Our test infrastructure has gotten much better, just over the past 6 months or so, through heavy use of randomization.
When a test needs a Directory instance, but doesn't care which, it uses the newDirectory method. This method picks one of Lucene's Directory implementations (RAMDirectory, NIOFSDirectory, MMapDirectory, etc.) and then wraps it with MockDirectoryWrapper, a nice little class that does all sorts of fun things like: occasionally calling Thread.yield; preventing still-open files from being overwritten or deleted (acts-like-Windows); refusing to write to the same file twice (verifying Lucene is in fact write-once); breaking up a single writeBytes into multiple calls; optionally throwing IOException on disk full, or simply throwing exceptions at random times; simulating an OS/hardware crash by randomly corrupting un-sync'd files in devilish ways; etc. We pick a timezone and locale.
To randomize indexing, we create a IndexWriterConfig, tweaking all sorts of settings, and use RandomIndexWriter (like IndexWriter, except it sometimes optimizes, commits, yields, etc.). The newField method enables or disables stored fields and term vectors. We create random codecs, per field, by combining a terms dictionary with a random terms index and postings implementations. MockAnalyzer injects payloads into its tokens.
Sometimes we use the PreFlex codec, to writes all indices in the 3.x format (so that we test index backwards compatibility), and sometimes the nifty SimpleText codec.
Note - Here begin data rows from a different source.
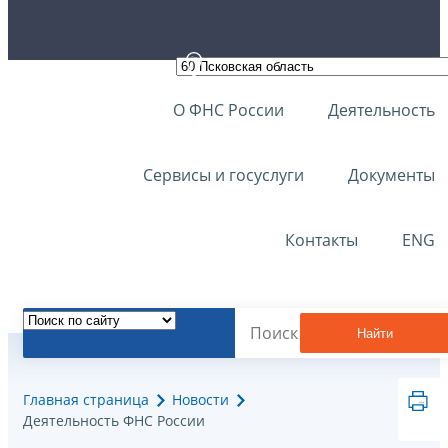
О ФНС России
Деятельность
Сервисы и госуслуги
Документы
Контакты
ENG
Найти
Главная страница
Новости
Деятельность ФНС России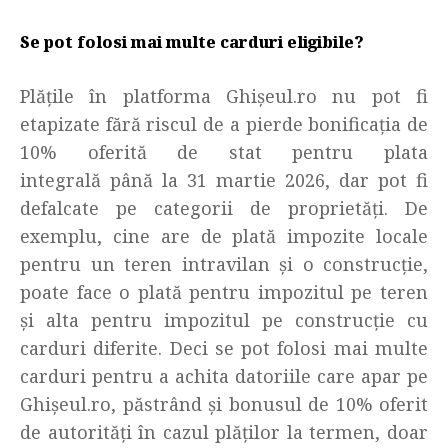
Se pot folosi mai multe carduri eligibile?
Plățile în platforma Ghișeul.ro nu pot fi
etapizate fără riscul de a pierde bonificația de
10% oferită de stat pentru plata
integrală până la 31 martie 2026, dar pot fi
defalcate pe categorii de proprietăți. De
exemplu, cine are de plată impozite locale
pentru un teren intravilan și o construcție,
poate face o plată pentru impozitul pe teren
și alta pentru impozitul pe construcție cu
carduri diferite. Deci se pot folosi mai multe
carduri pentru a achita datoriile care apar pe
Ghișeul.ro, păstrând și bonusul de 10% oferit
de autorități în cazul plăților la termen, doar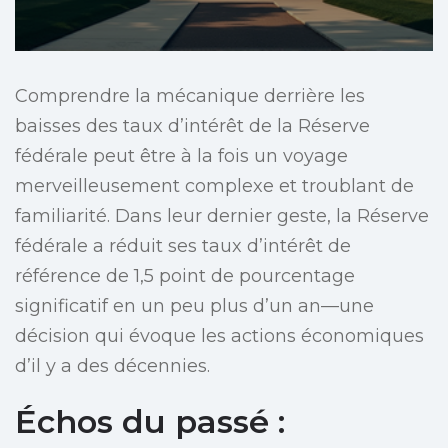
Comprendre la mécanique derrière les
baisses des taux d’intérêt de la Réserve
fédérale peut être à la fois un voyage
merveilleusement complexe et troublant de
familiarité. Dans leur dernier geste, la Réserve
fédérale a réduit ses taux d’intérêt de
référence de 1,5 point de pourcentage
significatif en un peu plus d’un an—une
décision qui évoque les actions économiques
d’il y a des décennies.
Échos du passé :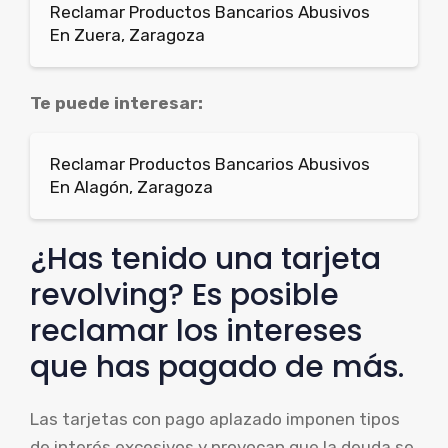
Reclamar Productos Bancarios Abusivos
En Zuera, Zaragoza
Te puede interesar:
Reclamar Productos Bancarios Abusivos
En Alagón, Zaragoza
¿Has tenido una tarjeta
revolving? Es posible
reclamar los intereses
que has pagado de más.
Las tarjetas con pago aplazado imponen tipos
de interés excesivos y provocan que la deuda se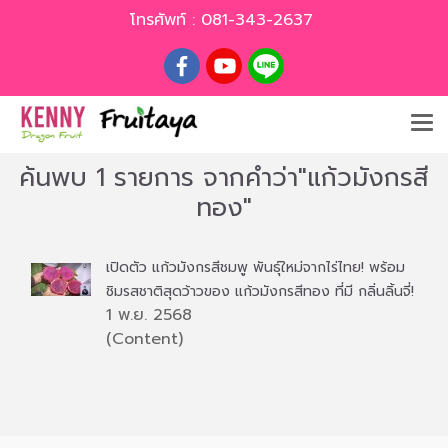
โทรศัพท์ :
081-343-2637
ค้นพบ 1 รายการ จากคำว่า"แก้วมังกรสี
ทอง"
เปิดตัว แก้วมังกรสีชมพู พันธุ์ใหม่จากไร่ไทย! พร้อม
ชิมรสชาติสุดว้าวของ แก้วมังกรสีทอง ที่มี กลิ่นลิ้นจี่!
1 พ.ย. 2568
(Content)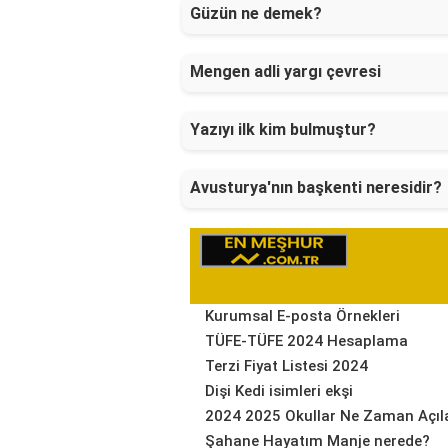
Güzün ne demek?
Mengen adli yargı çevresi
Yazıyı ilk kim bulmuştur?
Avusturya'nın başkenti neresidir?
Kurumsal E-posta Örnekleri
TÜFE-TÜFE 2024 Hesaplama
Terzi Fiyat Listesi 2024
Dişi Kedi isimleri ekşi
2024 2025 Okullar Ne Zaman Açıl
Şahane Hayatım Manje nerede?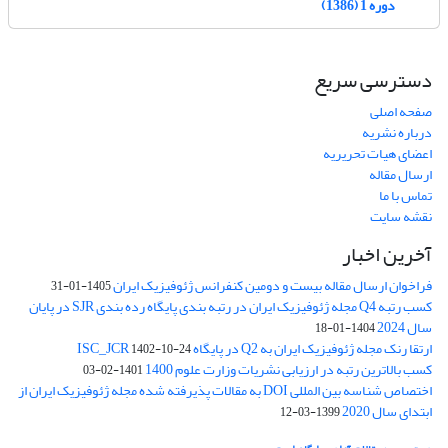
دوره 1 (1386)
دسترسی سریع
صفحه اصلی
درباره نشریه
اعضای هیات تحریریه
ارسال مقاله
تماس با ما
نقشه سایت
آخرین اخبار
فراخوان ارسال مقاله بیست و دومین کنفرانس ژئوفیزیک ایران
1405-01-31
کسب رتبه Q4 مجله ژئوفیزیک ایران در رتبه بندی پایگاه رده بندی SJR در پایان
سال 2024
1404-01-18
ارتقا رنک مجله ژئوفیزیک ایران به Q2 در پایگاه ISC_JCR
1402-10-24
کسب بالاترین رتبه در ارزیابی نشریات وزارت علوم 1400
1401-02-03
اختصاص شناسه بین المللی DOI به مقالات پذیرفته شده مجله ژئوفیزیک ایران از
ابتدای سال 2020
1399-03-12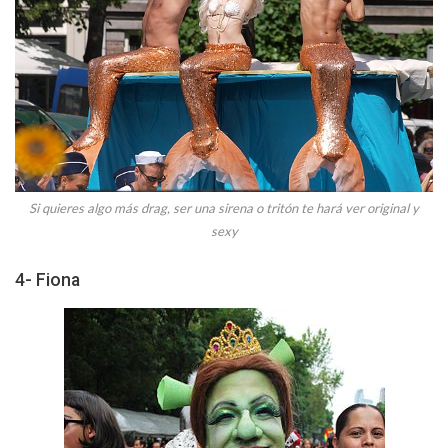
Si quieres algo más drag, ser una sirena o tritón te hará ver original y
sexy
4- Fiona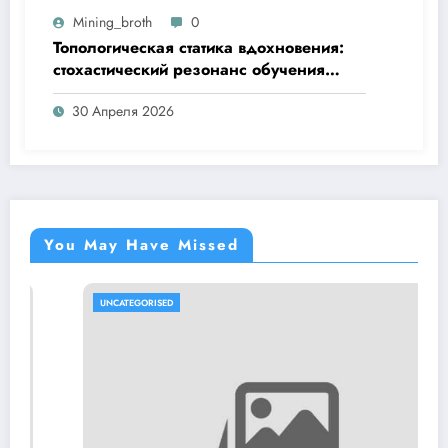
Mining_broth
0
Топологическая статика вдохновения:
стохастический резонанс обучения
навыкам при пороговом значении
30 Апреля 2026
You May Have Missed
UNCATEGORISED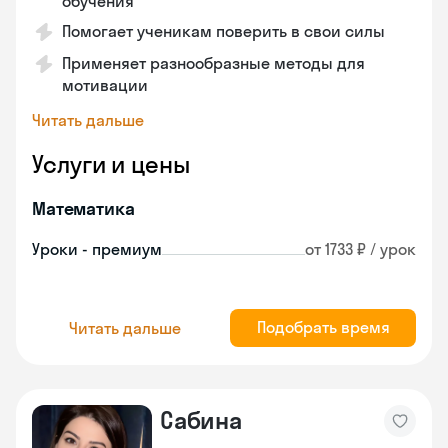
обучения
Помогает ученикам поверить в свои силы
Применяет разнообразные методы для
мотивации
Читать дальше
Услуги и цены
Математика
Уроки - премиум
от 1733 ₽ / урок
Подобрать время
Читать дальше
Сабина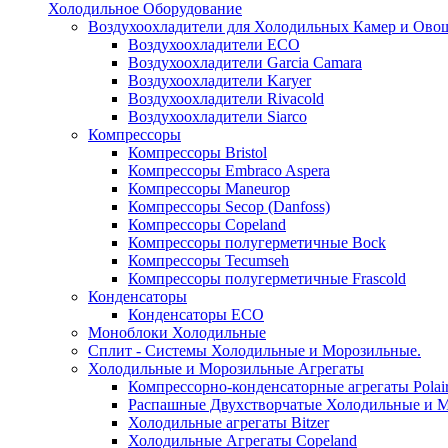
Холодильное Оборудование
Воздухоохладители для Холодильных Камер и Ово
Воздухоохладители ECO
Воздухоохладители Garcia Camara
Воздухоохладители Karyer
Воздухоохладители Rivacold
Воздухоохладители Siarco
Компрессоры
Компрессоры Bristol
Компрессоры Embraco Aspera
Компрессоры Maneurop
Компрессоры Secop (Danfoss)
Компрессоры Copeland
Компрессоры полугерметичные Bock
Компрессоры Tecumseh
Компрессоры полугерметичные Frascold
Конденсаторы
Конденсаторы ECO
Моноблоки Холодильные
Сплит - Системы Холодильные и Морозильные.
Холодильные и Морозильные Агрегаты
Компрессорно-конденсаторные агрегаты Polai
Распашные Двухстворчатые Холодильные и М
Холодильные агрегаты Bitzer
Холодильные Агрегаты Copeland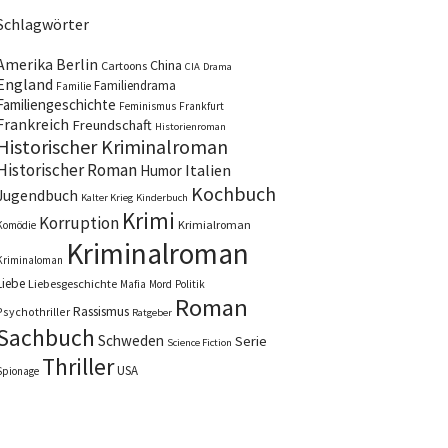
Schlagwörter
Amerika
Berlin
China
Cartoons
CIA
Drama
England
Familiendrama
Familie
Familiengeschichte
Feminismus
Frankfurt
Frankreich
Freundschaft
Historienroman
Historischer Kriminalroman
Historischer Roman
Italien
Humor
Kochbuch
Jugendbuch
Kalter Krieg
Kinderbuch
Krimi
Korruption
Krimialroman
Komödie
Kriminalroman
Kriminaloman
Liebe
Liebesgeschichte
Mafia
Mord
Politik
Roman
Rassismus
Psychothriller
Ratgeber
Sachbuch
Schweden
Serie
Science Fiction
Thriller
USA
Spionage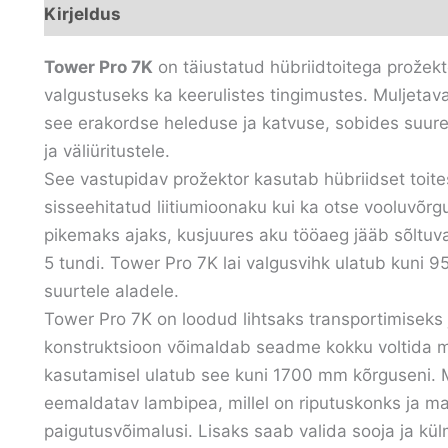
Kirjeldus
Lisainfo
Arvustused (0)
Tower Pro 7K
on täiustatud hübriidtoitega prožek
valgustuseks ka keerulistes tingimustes. Muljet
see erakordse heleduse ja katvuse, sobides suurep
ja väliüritustele.
See vastupidav prožektor kasutab hübriidset toit
sisseehitatud liitiumioonaku kui ka otse vooluvõ
pikemaks ajaks, kusjuures aku tööaeg jääb sõltuva
5 tundi. Tower Pro 7K lai valgusvihk ulatub kuni 9
suurtele aladele.
Tower Pro 7K on loodud lihtsaks transportimiseks
konstruktsioon võimaldab seadme kokku voltida 
kasutamisel ulatub see kuni 1700 mm kõrguseni. M
eemaldatav lambipea, millel on riputuskonks ja ma
paigutusvõimalusi. Lisaks saab valida sooja ja kül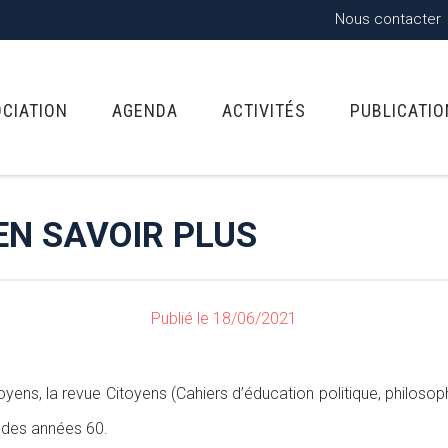
Nous contacter
OCIATION
AGENDA
ACTIVITÉS
PUBLICATI
EN SAVOIR PLUS
Publié le 18/06/2021
oyens, la revue Citoyens (Cahiers d’éducation politique, philosoph
 des années 60.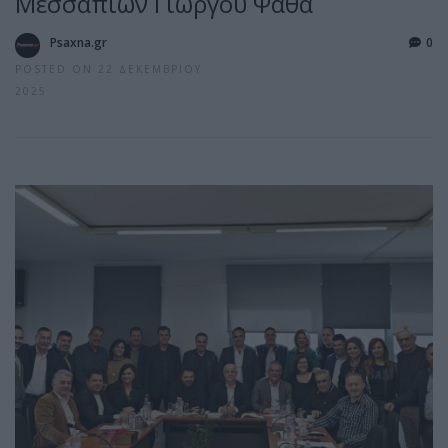
Μεσσαπίων Γιώργου Ψαθά
Psaxna.gr
0
POSTED ON 22 ΔΕΚΕΜΒΡΊΟΥ
2025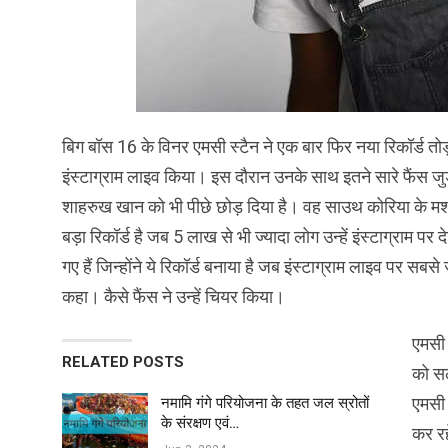
बिग बॉस 16 के विनर एमसी स्टैन ने एक बार फिर नया रिकॉर्ड तोड़ 
इंस्टाग्राम लाइव किया। इस दौरान उनके साथ इतने सारे फैंस जुड़े 
शाहरुख खान को भी पीछे छोड़ दिया है। वह साउथ कोरिया के मशहू
बड़ा रिकॉर्ड है जब 5 लाख से भी ज्यादा लोग उन्हें इंस्टाग्राम पर
गए हैं जिन्होंने ये रिकॉर्ड बनाया है जब इंस्टाग्राम लाइव पर सबसे
कहा। कैसे फैंस ने उन्हें चियर किया।
एमसी 
RELATED POSTS
को सल
एमसी 
नमामि गंगे परियोजना के तहत जल स्रोतों
के संरक्षण एवं…
कर रह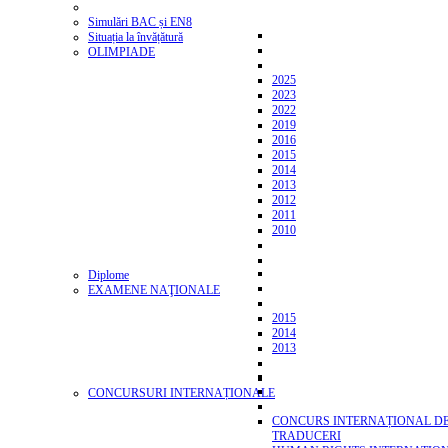
Simulări BAC și EN8
Situația la învățătură
OLIMPIADE
2025
2023
2022
2019
2016
2015
2014
2013
2012
2011
2010
Diplome
EXAMENE NAŢIONALE
2015
2014
2013
CONCURSURI INTERNAȚIONALE
CONCURS INTERNAȚIONAL D
TRADUCERI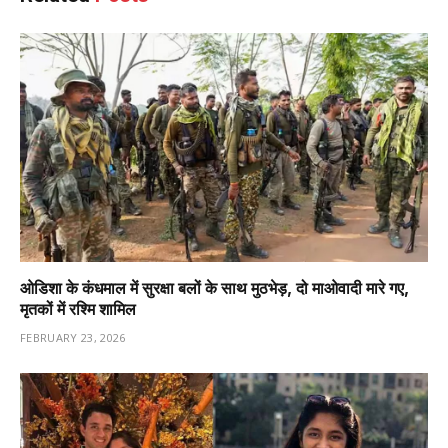
ओडिशा के कंधमाल में सुरक्षा बलों के साथ मुठभेड़, दो माओवादी मारे गए,
मृतकों में रश्मि शामिल
FEBRUARY 23, 2026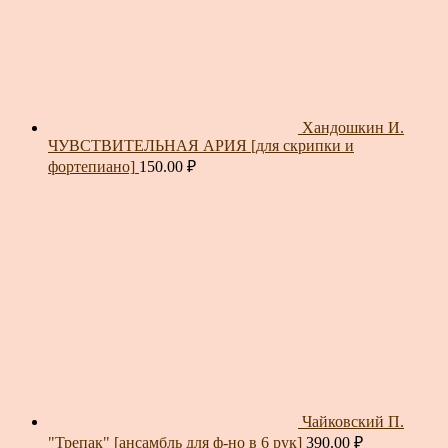
Хандошкин И.
ЧУВСТВИТЕЛЬНАЯ АРИЯ [для скрипки и
фортепиано]
150.00
₽
Чайковский П.
"Трепак" [ансамбль для ф-но в 6 рук]
390.00
₽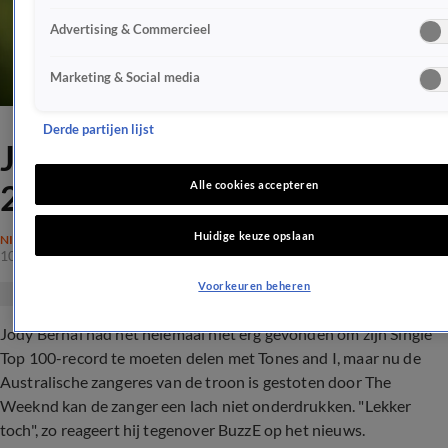
Advertising & Commercieel
Marketing & Social media
Derde partijen lijst
Jody Bernal blij met behoud
20 jaar oud hitrecord
Alle cookies accepteren
Huidige keuze opslaan
NIEUWS
10 jan 2020, 16:50
Voorkeuren beheren
Jody Bernal had het helemaal niet erg gevonden om zijn Single
Top 100-record te moeten delen met Tones and I, maar nu de
Australische zangeres van de troon is gestoten door The
Weeknd kan de zanger een lach niet onderdrukken. "Lekker
toch", zo reageert hij tegenover BuzzE op het nieuws.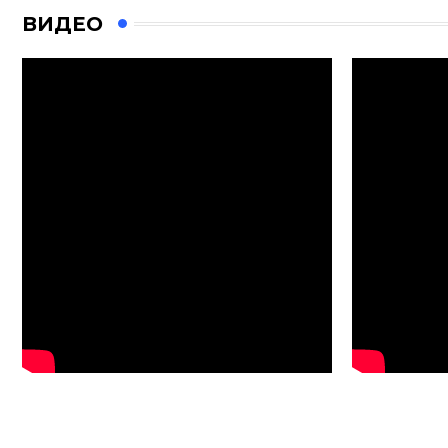
ВИДЕО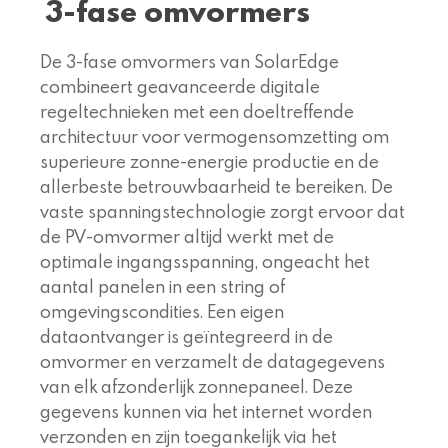
3-fase omvormers
De 3-fase omvormers van SolarEdge
combineert geavanceerde digitale
regeltechnieken met een doeltreffende
architectuur voor vermogensomzetting om
superieure zonne-energie productie en de
allerbeste betrouwbaarheid te bereiken. De
vaste spanningstechnologie zorgt ervoor dat
de PV-omvormer altijd werkt met de
optimale ingangsspanning, ongeacht het
aantal panelen in een string of
omgevingscondities. Een eigen
dataontvanger is geïntegreerd in de
omvormer en verzamelt de datagegevens
van elk afzonderlijk zonnepaneel. Deze
gegevens kunnen via het internet worden
verzonden en zijn toegankelijk via het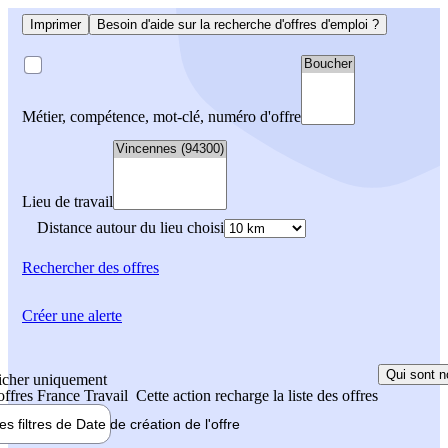
Imprimer
Besoin d'aide sur la recherche d'offres d'emploi ?
Métier, compétence, mot-clé, numéro d'offre
Lieu de travail
Distance autour du lieu choisi
Rechercher
des offres
Créer une alerte
Qui sont n
icher uniquement
 offres France Travail
Cette action recharge la liste des offres
les filtres de
Date de création
de l'offre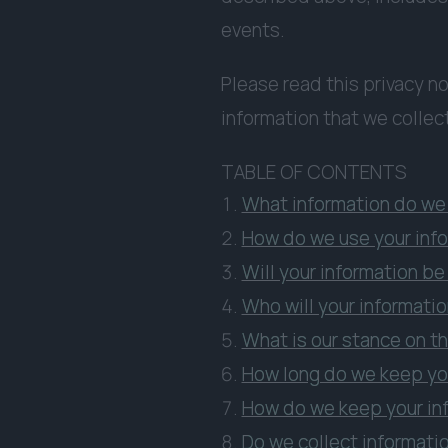
events.
Please read this privacy no
information that we collec
TABLE OF CONTENTS
What information do we 
How do we use your inf
Will your information b
Who will your informati
What is our stance on t
How long do we keep yo
How do we keep your in
Do we collect informati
We have exotic methods for creating random yet somewhat realistic full Unicode strings. When creating an IndexSearcher, we might use threads (pass an ExecutorService), or not. We catch tests that leave threads running, or that cause insanity in the FieldCache (for example by loading both parent and sub readers).
To ensure a failure is reproducible, we save the random seeds and on a failure print out a nice line like this:
NOTE: reproduce with: ant test -Dtestcase=TestFieldCacheTermsFilter -Dtestmethod=testMissingTerms -Dtests.seed=-1046382732738729184:5855929314778232889
This fixes the seed so that the test runs deterministically. Sometimes, horribly, we have bugs in this seed logic, thus causing tests to not run deterministically and we scramble to fix those bugs first!
If you happen to hit a test failure, please send that precious line to the dev list! This is like the Search for Extraterrestrial Intelligence (SETI): there are some number of random seeds out there (hopefully, not too many!), that will lead to a failure, and if your computer is lucky enough to discover one of these golden seeds, please share the discovery!
The merging of Lucene and Solr's development was also a big step forward for test coverage, since every change in Lucene is now tested against all of Solr's test cases as well.
Tests accept a multiplier to crank things up, causing them to use more test documents or iterations, run for longer time, etc. We now have perpetual jobs on Jenkins, for both 3.x and trunk, launching every 15 minutes with multiplier 5. We know quickly when someone breaks the build!
This added test coverage has already caught a number of sneaky bugs (including a rare index corruption case on disk-full and a chunking bug in MMapDirectory) that we otherwise would not have discovered for some time.
The test infrastructure itself is so useful that it's now been factored out as a standalone JAR so apps using Lucene can tap into it to create their own fun randomized tests.